Assignment: Where a picture appears, leave it out; copy everything else in the records exactly.

Entries supplied:
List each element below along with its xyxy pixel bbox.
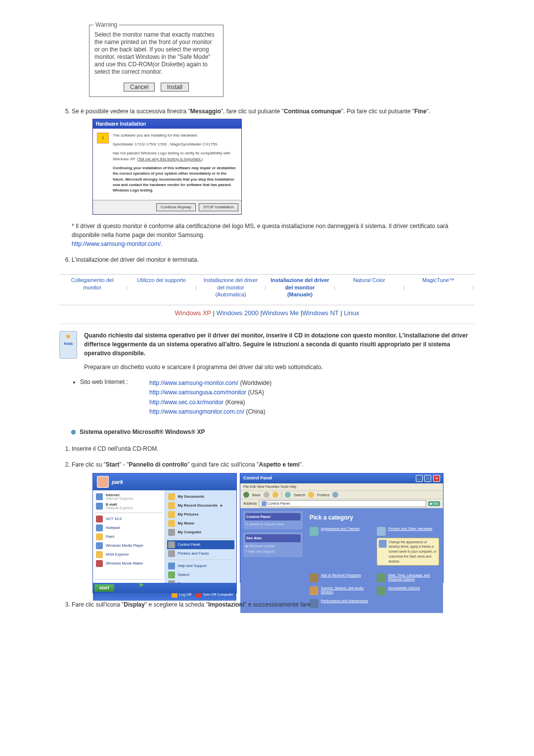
link-linux[interactable]: Linux (344, 309, 359, 317)
cp-toolbar: Back Search Folders (240, 490, 443, 499)
tab-utilizzo[interactable]: Utilizzo del supporto (129, 277, 194, 284)
sito-label: Sito web Internet : (80, 378, 149, 417)
folder-icon (168, 520, 175, 527)
address-field[interactable]: Control Panel (259, 500, 426, 507)
link-windows-nt[interactable]: Windows NT (302, 309, 338, 317)
sm-msn[interactable]: MSN Explorer (95, 550, 163, 559)
sm-mypics[interactable]: My Pictures (167, 510, 235, 519)
sm-mydocs[interactable]: My Documents (167, 492, 235, 501)
cp-windows-update[interactable]: ◆ Windows Update (245, 544, 301, 549)
nota-icon: Nota (59, 331, 77, 359)
up-icon[interactable] (272, 492, 278, 498)
cat-datetime[interactable]: Date, Time, Language, and Regional Optio… (377, 573, 439, 582)
sito-web-row: Sito web Internet : http://www.samsung-m… (80, 378, 475, 417)
cat-accessibility[interactable]: Accessibility Options (377, 586, 439, 595)
control-panel-screenshot: Control Panel _ □ × File Edit View Favor… (240, 473, 444, 583)
tab-driver-auto[interactable]: Installazione del driver del monitor(Aut… (198, 277, 264, 298)
link-windows-2000[interactable]: Windows 2000 (217, 309, 259, 317)
computer-icon (168, 529, 175, 536)
tab-collegamento[interactable]: Collegamento del monitor (59, 277, 125, 291)
start-header: park (93, 473, 236, 490)
sm-notepad[interactable]: Notepad (95, 523, 163, 532)
forward-icon[interactable] (264, 492, 269, 498)
step-5: Se è possibile vedere la successiva fine… (72, 107, 475, 248)
sm-mymusic[interactable]: My Music (167, 519, 235, 528)
sm-cpanel[interactable]: Control Panel (167, 540, 235, 549)
cp-side-panel-1: Control Panel ☑ Switch to Classic View (243, 511, 303, 530)
cp-help-support[interactable]: ? Help and Support (245, 549, 301, 555)
maximize-icon[interactable]: □ (424, 475, 431, 482)
sm-internet[interactable]: InternetInternet Explorer (95, 492, 163, 502)
nota-bold-text: Quando richiesto dal sistema operativo p… (84, 332, 468, 357)
os-links: Windows XP | Windows 2000 |Windows Me |W… (59, 308, 475, 324)
cpanel-icon (168, 541, 175, 548)
xp-step-2: Fare clic su "Start" - "Pannello di cont… (72, 460, 475, 594)
tab-magictune[interactable]: MagicTune™ (405, 277, 471, 284)
go-button[interactable]: ▶ Go (428, 501, 440, 507)
dialog-title: Hardware Installation (93, 119, 241, 129)
sm-search[interactable]: Search (167, 570, 235, 579)
minimize-icon[interactable]: _ (416, 475, 423, 482)
sm-help[interactable]: Help and Support (167, 562, 235, 570)
link-windows-me[interactable]: Windows Me (262, 309, 299, 317)
cat-printers[interactable]: Printers and Other Hardware (377, 527, 439, 536)
stop-installation-button[interactable]: STOP Installation (199, 203, 238, 211)
tab-natural-color[interactable]: Natural Color (336, 277, 402, 284)
app-icon (96, 516, 103, 522)
nota-block: Nota Quando richiesto dal sistema operat… (59, 331, 475, 372)
sm-mycomp[interactable]: My Computer (167, 528, 235, 537)
sm-paint[interactable]: Paint (95, 532, 163, 541)
folder-icon (168, 502, 175, 509)
continue-anyway-button[interactable]: Continue Anyway (156, 203, 196, 211)
notepad-icon (96, 524, 103, 531)
cat-performance[interactable]: Performance and Maintenance (310, 599, 372, 608)
performance-icon (310, 599, 318, 608)
accessibility-icon (377, 586, 386, 595)
cp-tooltip: Change the appearance of desktop items, … (377, 538, 439, 566)
search-icon[interactable] (285, 492, 291, 498)
cancel-button[interactable]: Cancel (124, 83, 155, 92)
cp-menubar[interactable]: File Edit View Favorites Tools Help (240, 483, 443, 491)
sm-wmp[interactable]: Windows Media Player (95, 541, 163, 550)
start-button[interactable]: start (94, 584, 114, 592)
wmp-icon (96, 542, 103, 549)
hardware-installation-dialog: Hardware Installation ! The software you… (92, 119, 242, 215)
speaker-icon (310, 586, 318, 595)
mail-icon (96, 503, 103, 510)
printer-icon (168, 550, 175, 557)
sm-printers[interactable]: Printers and Faxes (167, 549, 235, 558)
sm-hct[interactable]: HCT 10.0 (95, 515, 163, 523)
driver-note: * Il driver di questo monitor è conforme… (72, 222, 475, 248)
section-tabs: Collegamento del monitor | Utilizzo del … (59, 275, 475, 302)
sm-myrecent[interactable]: My Recent Documents ▸ (167, 501, 235, 510)
cp-heading: Pick a category (310, 513, 439, 522)
step-6: L'installazione del driver del monitor è… (72, 255, 475, 264)
warning-text: Select the monitor name that exactly mat… (94, 31, 218, 76)
paint-icon (96, 533, 103, 540)
back-icon[interactable] (243, 492, 249, 498)
start-menu-screenshot: park InternetInternet Explorer E-mailOut… (92, 473, 237, 594)
link-china[interactable]: http://www.samsungmonitor.com.cn/ (149, 408, 244, 415)
samsung-monitor-link[interactable]: http://www.samsung-monitor.com/ (72, 240, 161, 247)
cp-switch-classic[interactable]: ☑ Switch to Classic View (245, 522, 301, 527)
sm-wmm[interactable]: Windows Movie Maker (95, 559, 163, 568)
warning-legend: Warning (93, 21, 119, 28)
link-usa[interactable]: http://www.samsungusa.com/monitor (149, 389, 246, 396)
cp-title: Control Panel (243, 475, 272, 482)
link-windows-xp[interactable]: Windows XP (175, 309, 211, 317)
tab-driver-manual[interactable]: Installazione del driver del monitor(Man… (267, 277, 333, 298)
cp-side-panel-2: See Also ◆ Windows Update ? Help and Sup… (243, 532, 303, 557)
folders-icon[interactable] (308, 492, 314, 498)
taskbar: start (92, 583, 237, 594)
avatar (97, 476, 109, 488)
cat-appearance[interactable]: Appearance and Themes (310, 527, 372, 570)
cat-addremove[interactable]: Add or Remove Programs (310, 573, 372, 582)
link-korea[interactable]: http://www.sec.co.kr/monitor (149, 399, 223, 406)
search-icon (168, 571, 175, 578)
link-worldwide[interactable]: http://www.samsung-monitor.com/ (149, 379, 238, 386)
install-button[interactable]: Install (161, 83, 189, 92)
sm-email[interactable]: E-mailOutlook Express (95, 502, 163, 511)
cat-sounds[interactable]: Sounds, Speech, and Audio Devices (310, 586, 372, 595)
views-icon[interactable] (332, 492, 338, 498)
close-icon[interactable]: × (433, 475, 440, 482)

Result of the task:
List each element below along with its xyxy pixel bbox.
link-linux[interactable]: Linux (344, 309, 359, 317)
cp-toolbar: Back Search Folders (240, 490, 443, 499)
tab-utilizzo[interactable]: Utilizzo del supporto (129, 277, 194, 284)
sito-label: Sito web Internet : (80, 378, 149, 417)
folder-icon (168, 520, 175, 527)
address-field[interactable]: Control Panel (259, 500, 426, 507)
link-windows-nt[interactable]: Windows NT (302, 309, 338, 317)
sm-msn[interactable]: MSN Explorer (95, 550, 163, 559)
sm-mypics[interactable]: My Pictures (167, 510, 235, 519)
sm-mydocs[interactable]: My Documents (167, 492, 235, 501)
cp-windows-update[interactable]: ◆ Windows Update (245, 544, 301, 549)
nota-icon: Nota (59, 331, 77, 359)
up-icon[interactable] (272, 492, 278, 498)
cat-datetime[interactable]: Date, Time, Language, and Regional Optio… (377, 573, 439, 582)
sito-web-row: Sito web Internet : http://www.samsung-m… (80, 378, 475, 417)
cat-accessibility[interactable]: Accessibility Options (377, 586, 439, 595)
control-panel-screenshot: Control Panel _ □ × File Edit View Favor… (240, 473, 444, 583)
tab-driver-auto[interactable]: Installazione del driver del monitor(Aut… (198, 277, 264, 298)
link-windows-2000[interactable]: Windows 2000 (217, 309, 259, 317)
computer-icon (168, 529, 175, 536)
tab-collegamento[interactable]: Collegamento del monitor (59, 277, 125, 291)
start-header: park (93, 473, 236, 490)
sm-notepad[interactable]: Notepad (95, 523, 163, 532)
forward-icon[interactable] (264, 492, 269, 498)
step-5: Se è possibile vedere la successiva fine… (72, 107, 475, 248)
sm-mymusic[interactable]: My Music (167, 519, 235, 528)
sm-cpanel[interactable]: Control Panel (167, 540, 235, 549)
cp-side-panel-1: Control Panel ☑ Switch to Classic View (243, 511, 303, 530)
cp-help-support[interactable]: ? Help and Support (245, 549, 301, 555)
maximize-icon[interactable]: □ (424, 475, 431, 482)
sm-internet[interactable]: InternetInternet Explorer (95, 492, 163, 502)
nota-bold-text: Quando richiesto dal sistema operativo p… (84, 332, 468, 357)
os-links: Windows XP | Windows 2000 |Windows Me |W… (59, 308, 475, 324)
cpanel-icon (168, 541, 175, 548)
xp-step-2: Fare clic su "Start" - "Pannello di cont… (72, 460, 475, 594)
tab-magictune[interactable]: MagicTune™ (405, 277, 471, 284)
go-button[interactable]: ▶ Go (428, 501, 440, 507)
dialog-title: Hardware Installation (93, 119, 241, 129)
sm-search[interactable]: Search (167, 570, 235, 579)
minimize-icon[interactable]: _ (416, 475, 423, 482)
sm-help[interactable]: Help and Support (167, 562, 235, 570)
link-windows-me[interactable]: Windows Me (262, 309, 299, 317)
cat-printers[interactable]: Printers and Other Hardware (377, 527, 439, 536)
stop-installation-button[interactable]: STOP Installation (199, 203, 238, 211)
tab-natural-color[interactable]: Natural Color (336, 277, 402, 284)
app-icon (96, 516, 103, 522)
nota-block: Nota Quando richiesto dal sistema operat… (59, 331, 475, 372)
sm-mycomp[interactable]: My Computer (167, 528, 235, 537)
sm-paint[interactable]: Paint (95, 532, 163, 541)
folder-icon (168, 502, 175, 509)
continue-anyway-button[interactable]: Continue Anyway (156, 203, 196, 211)
notepad-icon (96, 524, 103, 531)
cat-performance[interactable]: Performance and Maintenance (310, 599, 372, 608)
performance-icon (310, 599, 318, 608)
accessibility-icon (377, 586, 386, 595)
cp-tooltip: Change the appearance of desktop items, … (377, 538, 439, 566)
search-icon[interactable] (285, 492, 291, 498)
cancel-button[interactable]: Cancel (124, 83, 155, 92)
cp-menubar[interactable]: File Edit View Favorites Tools Help (240, 483, 443, 491)
sm-wmp[interactable]: Windows Media Player (95, 541, 163, 550)
start-button[interactable]: start (94, 584, 114, 592)
wmp-icon (96, 542, 103, 549)
hardware-installation-dialog: Hardware Installation ! The software you… (92, 119, 242, 215)
speaker-icon (310, 586, 318, 595)
mail-icon (96, 503, 103, 510)
printer-icon (168, 550, 175, 557)
sm-printers[interactable]: Printers and Faxes (167, 549, 235, 558)
sm-hct[interactable]: HCT 10.0 (95, 515, 163, 523)
driver-note: * Il driver di questo monitor è conforme… (72, 222, 475, 248)
section-tabs: Collegamento del monitor | Utilizzo del … (59, 275, 475, 302)
sm-myrecent[interactable]: My Recent Documents ▸ (167, 501, 235, 510)
cp-heading: Pick a category (310, 513, 439, 522)
step-6: L'installazione del driver del monitor è… (72, 255, 475, 264)
warning-text: Select the monitor name that exactly mat… (94, 31, 218, 76)
paint-icon (96, 533, 103, 540)
back-icon[interactable] (243, 492, 249, 498)
start-menu-screenshot: park InternetInternet Explorer E-mailOut… (92, 473, 237, 594)
link-china[interactable]: http://www.samsungmonitor.com.cn/ (149, 408, 244, 415)
samsung-monitor-link[interactable]: http://www.samsung-monitor.com/ (72, 240, 161, 247)
cp-switch-classic[interactable]: ☑ Switch to Classic View (245, 522, 301, 527)
sm-wmm[interactable]: Windows Movie Maker (95, 559, 163, 568)
warning-legend: Warning (93, 21, 119, 28)
link-usa[interactable]: http://www.samsungusa.com/monitor (149, 389, 246, 396)
cp-title: Control Panel (243, 475, 272, 482)
link-windows-xp[interactable]: Windows XP (175, 309, 211, 317)
tab-driver-manual[interactable]: Installazione del driver del monitor(Man… (267, 277, 333, 298)
cp-side-panel-2: See Also ◆ Windows Update ? Help and Sup… (243, 532, 303, 557)
folders-icon[interactable] (308, 492, 314, 498)
taskbar: start (92, 583, 237, 594)
avatar (97, 476, 109, 488)
cat-appearance[interactable]: Appearance and Themes (310, 527, 372, 570)
cat-addremove[interactable]: Add or Remove Programs (310, 573, 372, 582)
link-korea[interactable]: http://www.sec.co.kr/monitor (149, 399, 223, 406)
search-icon (168, 571, 175, 578)
link-worldwide[interactable]: http://www.samsung-monitor.com/ (149, 379, 238, 386)
install-button[interactable]: Install (161, 83, 189, 92)
sm-email[interactable]: E-mailOutlook Express (95, 502, 163, 511)
cat-sounds[interactable]: Sounds, Speech, and Audio Devices (310, 586, 372, 595)
views-icon[interactable] (332, 492, 338, 498)
close-icon[interactable]: × (433, 475, 440, 482)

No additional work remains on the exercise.